## Task to complete
The records follow. Give them all back exactly.

[Extracted records]
▬▬▬▬▬▬

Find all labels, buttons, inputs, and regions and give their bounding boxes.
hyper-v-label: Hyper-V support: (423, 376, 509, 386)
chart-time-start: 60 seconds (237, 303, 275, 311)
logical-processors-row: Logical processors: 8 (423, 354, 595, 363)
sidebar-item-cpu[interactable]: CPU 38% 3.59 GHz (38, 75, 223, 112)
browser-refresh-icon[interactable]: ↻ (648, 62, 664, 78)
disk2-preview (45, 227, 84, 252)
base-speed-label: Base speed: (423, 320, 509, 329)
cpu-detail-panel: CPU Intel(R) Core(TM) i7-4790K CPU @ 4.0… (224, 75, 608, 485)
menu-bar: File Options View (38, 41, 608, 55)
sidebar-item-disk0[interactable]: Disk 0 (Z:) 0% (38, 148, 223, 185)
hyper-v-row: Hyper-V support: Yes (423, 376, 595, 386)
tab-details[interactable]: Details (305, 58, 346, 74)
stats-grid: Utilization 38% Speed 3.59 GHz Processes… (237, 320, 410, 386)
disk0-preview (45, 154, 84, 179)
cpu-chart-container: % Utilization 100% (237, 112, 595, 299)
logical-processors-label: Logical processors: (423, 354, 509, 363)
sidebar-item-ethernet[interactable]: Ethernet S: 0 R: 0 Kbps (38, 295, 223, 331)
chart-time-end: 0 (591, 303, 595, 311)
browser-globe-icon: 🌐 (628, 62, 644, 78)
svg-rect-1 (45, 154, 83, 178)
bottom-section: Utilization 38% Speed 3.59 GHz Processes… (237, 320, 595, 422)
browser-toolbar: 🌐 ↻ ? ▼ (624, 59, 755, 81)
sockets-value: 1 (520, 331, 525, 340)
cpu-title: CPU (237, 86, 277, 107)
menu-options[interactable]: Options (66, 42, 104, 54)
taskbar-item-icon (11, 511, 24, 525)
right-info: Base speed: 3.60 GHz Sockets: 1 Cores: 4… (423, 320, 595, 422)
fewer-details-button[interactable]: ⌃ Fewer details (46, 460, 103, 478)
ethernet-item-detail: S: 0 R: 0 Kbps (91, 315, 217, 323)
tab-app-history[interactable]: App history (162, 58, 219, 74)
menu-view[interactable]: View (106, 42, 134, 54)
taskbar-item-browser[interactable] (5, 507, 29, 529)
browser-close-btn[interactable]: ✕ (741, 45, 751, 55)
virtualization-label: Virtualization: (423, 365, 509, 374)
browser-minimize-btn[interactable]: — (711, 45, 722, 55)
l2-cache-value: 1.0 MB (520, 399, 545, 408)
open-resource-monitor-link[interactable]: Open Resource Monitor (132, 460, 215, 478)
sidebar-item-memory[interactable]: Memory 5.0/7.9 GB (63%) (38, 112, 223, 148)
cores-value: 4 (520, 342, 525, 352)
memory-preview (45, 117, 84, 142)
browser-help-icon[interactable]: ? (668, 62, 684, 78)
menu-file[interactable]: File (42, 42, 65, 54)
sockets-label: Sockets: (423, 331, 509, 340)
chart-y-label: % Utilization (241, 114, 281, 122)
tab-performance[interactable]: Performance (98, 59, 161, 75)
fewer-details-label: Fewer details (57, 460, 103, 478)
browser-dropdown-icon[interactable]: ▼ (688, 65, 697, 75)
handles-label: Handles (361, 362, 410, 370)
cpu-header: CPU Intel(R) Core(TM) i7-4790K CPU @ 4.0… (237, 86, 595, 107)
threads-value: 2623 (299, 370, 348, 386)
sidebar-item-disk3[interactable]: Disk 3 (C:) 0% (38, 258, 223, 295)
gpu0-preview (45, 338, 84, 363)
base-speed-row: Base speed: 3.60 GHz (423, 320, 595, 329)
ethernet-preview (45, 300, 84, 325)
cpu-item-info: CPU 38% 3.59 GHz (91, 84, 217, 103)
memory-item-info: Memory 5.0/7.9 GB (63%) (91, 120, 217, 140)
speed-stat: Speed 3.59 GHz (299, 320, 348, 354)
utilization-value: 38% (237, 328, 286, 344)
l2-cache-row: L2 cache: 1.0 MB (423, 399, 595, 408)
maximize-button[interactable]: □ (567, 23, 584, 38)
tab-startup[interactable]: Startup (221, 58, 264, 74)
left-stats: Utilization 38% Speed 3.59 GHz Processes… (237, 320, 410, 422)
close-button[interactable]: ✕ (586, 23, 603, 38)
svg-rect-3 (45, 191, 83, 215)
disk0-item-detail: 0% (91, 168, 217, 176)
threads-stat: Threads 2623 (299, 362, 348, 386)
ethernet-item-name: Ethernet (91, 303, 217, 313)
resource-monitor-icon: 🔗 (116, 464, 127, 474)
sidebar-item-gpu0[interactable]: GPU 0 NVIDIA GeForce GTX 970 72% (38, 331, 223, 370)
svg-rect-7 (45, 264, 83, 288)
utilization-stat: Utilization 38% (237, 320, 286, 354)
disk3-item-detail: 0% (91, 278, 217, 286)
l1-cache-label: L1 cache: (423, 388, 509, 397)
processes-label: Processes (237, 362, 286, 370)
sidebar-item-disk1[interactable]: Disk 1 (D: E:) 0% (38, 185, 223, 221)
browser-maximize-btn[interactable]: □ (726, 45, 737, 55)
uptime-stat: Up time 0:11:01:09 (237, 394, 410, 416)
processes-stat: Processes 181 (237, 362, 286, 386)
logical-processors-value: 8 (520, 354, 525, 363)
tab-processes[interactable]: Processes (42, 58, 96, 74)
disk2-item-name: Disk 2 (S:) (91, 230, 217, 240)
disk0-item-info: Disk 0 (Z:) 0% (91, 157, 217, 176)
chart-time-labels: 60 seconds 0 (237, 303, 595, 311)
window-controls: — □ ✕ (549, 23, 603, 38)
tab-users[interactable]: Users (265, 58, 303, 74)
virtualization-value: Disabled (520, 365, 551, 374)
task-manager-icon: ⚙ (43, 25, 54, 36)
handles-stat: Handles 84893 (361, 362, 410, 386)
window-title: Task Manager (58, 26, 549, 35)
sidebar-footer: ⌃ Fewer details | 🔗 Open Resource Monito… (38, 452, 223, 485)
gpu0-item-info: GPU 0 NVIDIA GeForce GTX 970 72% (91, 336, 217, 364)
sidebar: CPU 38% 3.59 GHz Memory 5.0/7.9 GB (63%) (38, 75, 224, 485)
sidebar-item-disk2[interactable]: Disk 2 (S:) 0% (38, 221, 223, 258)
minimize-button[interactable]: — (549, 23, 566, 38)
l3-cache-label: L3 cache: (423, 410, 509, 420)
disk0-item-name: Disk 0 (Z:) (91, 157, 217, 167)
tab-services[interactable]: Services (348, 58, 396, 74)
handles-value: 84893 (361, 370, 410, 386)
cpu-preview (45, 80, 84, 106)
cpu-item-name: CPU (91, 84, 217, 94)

▬▬▬▬▬▬

## Response to the exercise
Find all labels, buttons, inputs, and regions and give their bounding boxes.
hyper-v-label: Hyper-V support: (423, 376, 509, 386)
chart-time-start: 60 seconds (237, 303, 275, 311)
logical-processors-row: Logical processors: 8 (423, 354, 595, 363)
sidebar-item-cpu[interactable]: CPU 38% 3.59 GHz (38, 75, 223, 112)
browser-refresh-icon[interactable]: ↻ (648, 62, 664, 78)
disk2-preview (45, 227, 84, 252)
base-speed-label: Base speed: (423, 320, 509, 329)
cpu-detail-panel: CPU Intel(R) Core(TM) i7-4790K CPU @ 4.0… (224, 75, 608, 485)
menu-bar: File Options View (38, 41, 608, 55)
sidebar-item-disk0[interactable]: Disk 0 (Z:) 0% (38, 148, 223, 185)
hyper-v-row: Hyper-V support: Yes (423, 376, 595, 386)
tab-details[interactable]: Details (305, 58, 346, 74)
stats-grid: Utilization 38% Speed 3.59 GHz Processes… (237, 320, 410, 386)
disk0-preview (45, 154, 84, 179)
cpu-chart-container: % Utilization 100% (237, 112, 595, 299)
logical-processors-label: Logical processors: (423, 354, 509, 363)
sidebar-item-ethernet[interactable]: Ethernet S: 0 R: 0 Kbps (38, 295, 223, 331)
chart-time-end: 0 (591, 303, 595, 311)
browser-globe-icon: 🌐 (628, 62, 644, 78)
svg-rect-1 (45, 154, 83, 178)
bottom-section: Utilization 38% Speed 3.59 GHz Processes… (237, 320, 595, 422)
browser-toolbar: 🌐 ↻ ? ▼ (624, 59, 755, 81)
sockets-value: 1 (520, 331, 525, 340)
cpu-title: CPU (237, 86, 277, 107)
menu-options[interactable]: Options (66, 42, 104, 54)
taskbar-item-icon (11, 511, 24, 525)
right-info: Base speed: 3.60 GHz Sockets: 1 Cores: 4… (423, 320, 595, 422)
fewer-details-button[interactable]: ⌃ Fewer details (46, 460, 103, 478)
ethernet-item-detail: S: 0 R: 0 Kbps (91, 315, 217, 323)
tab-app-history[interactable]: App history (162, 58, 219, 74)
menu-view[interactable]: View (106, 42, 134, 54)
taskbar-item-browser[interactable] (5, 507, 29, 529)
browser-close-btn[interactable]: ✕ (741, 45, 751, 55)
virtualization-label: Virtualization: (423, 365, 509, 374)
browser-minimize-btn[interactable]: — (711, 45, 722, 55)
l2-cache-value: 1.0 MB (520, 399, 545, 408)
open-resource-monitor-link[interactable]: Open Resource Monitor (132, 460, 215, 478)
sidebar-item-memory[interactable]: Memory 5.0/7.9 GB (63%) (38, 112, 223, 148)
cores-value: 4 (520, 342, 525, 352)
memory-preview (45, 117, 84, 142)
browser-help-icon[interactable]: ? (668, 62, 684, 78)
menu-file[interactable]: File (42, 42, 65, 54)
sockets-label: Sockets: (423, 331, 509, 340)
chart-y-label: % Utilization (241, 114, 281, 122)
tab-performance[interactable]: Performance (98, 59, 161, 75)
fewer-details-label: Fewer details (57, 460, 103, 478)
browser-dropdown-icon[interactable]: ▼ (688, 65, 697, 75)
handles-label: Handles (361, 362, 410, 370)
cpu-header: CPU Intel(R) Core(TM) i7-4790K CPU @ 4.0… (237, 86, 595, 107)
threads-value: 2623 (299, 370, 348, 386)
sidebar-item-disk3[interactable]: Disk 3 (C:) 0% (38, 258, 223, 295)
gpu0-preview (45, 338, 84, 363)
base-speed-row: Base speed: 3.60 GHz (423, 320, 595, 329)
ethernet-preview (45, 300, 84, 325)
cpu-item-info: CPU 38% 3.59 GHz (91, 84, 217, 103)
memory-item-info: Memory 5.0/7.9 GB (63%) (91, 120, 217, 140)
speed-stat: Speed 3.59 GHz (299, 320, 348, 354)
utilization-value: 38% (237, 328, 286, 344)
l2-cache-row: L2 cache: 1.0 MB (423, 399, 595, 408)
maximize-button[interactable]: □ (567, 23, 584, 38)
tab-startup[interactable]: Startup (221, 58, 264, 74)
left-stats: Utilization 38% Speed 3.59 GHz Processes… (237, 320, 410, 422)
close-button[interactable]: ✕ (586, 23, 603, 38)
svg-rect-3 (45, 191, 83, 215)
disk0-item-detail: 0% (91, 168, 217, 176)
threads-stat: Threads 2623 (299, 362, 348, 386)
ethernet-item-name: Ethernet (91, 303, 217, 313)
resource-monitor-icon: 🔗 (116, 464, 127, 474)
sidebar-item-gpu0[interactable]: GPU 0 NVIDIA GeForce GTX 970 72% (38, 331, 223, 370)
svg-rect-7 (45, 264, 83, 288)
utilization-stat: Utilization 38% (237, 320, 286, 354)
disk3-item-detail: 0% (91, 278, 217, 286)
l1-cache-label: L1 cache: (423, 388, 509, 397)
processes-label: Processes (237, 362, 286, 370)
sidebar-item-disk1[interactable]: Disk 1 (D: E:) 0% (38, 185, 223, 221)
browser-maximize-btn[interactable]: □ (726, 45, 737, 55)
uptime-stat: Up time 0:11:01:09 (237, 394, 410, 416)
processes-stat: Processes 181 (237, 362, 286, 386)
logical-processors-value: 8 (520, 354, 525, 363)
tab-processes[interactable]: Processes (42, 58, 96, 74)
disk2-item-name: Disk 2 (S:) (91, 230, 217, 240)
disk0-item-info: Disk 0 (Z:) 0% (91, 157, 217, 176)
chart-time-labels: 60 seconds 0 (237, 303, 595, 311)
window-controls: — □ ✕ (549, 23, 603, 38)
tab-users[interactable]: Users (265, 58, 303, 74)
virtualization-value: Disabled (520, 365, 551, 374)
task-manager-icon: ⚙ (43, 25, 54, 36)
handles-stat: Handles 84893 (361, 362, 410, 386)
window-title: Task Manager (58, 26, 549, 35)
sidebar-footer: ⌃ Fewer details | 🔗 Open Resource Monito… (38, 452, 223, 485)
gpu0-item-info: GPU 0 NVIDIA GeForce GTX 970 72% (91, 336, 217, 364)
sidebar: CPU 38% 3.59 GHz Memory 5.0/7.9 GB (63%) (38, 75, 224, 485)
sidebar-item-disk2[interactable]: Disk 2 (S:) 0% (38, 221, 223, 258)
minimize-button[interactable]: — (549, 23, 566, 38)
l3-cache-label: L3 cache: (423, 410, 509, 420)
disk0-item-name: Disk 0 (Z:) (91, 157, 217, 167)
tab-services[interactable]: Services (348, 58, 396, 74)
handles-value: 84893 (361, 370, 410, 386)
cpu-preview (45, 80, 84, 106)
cpu-item-name: CPU (91, 84, 217, 94)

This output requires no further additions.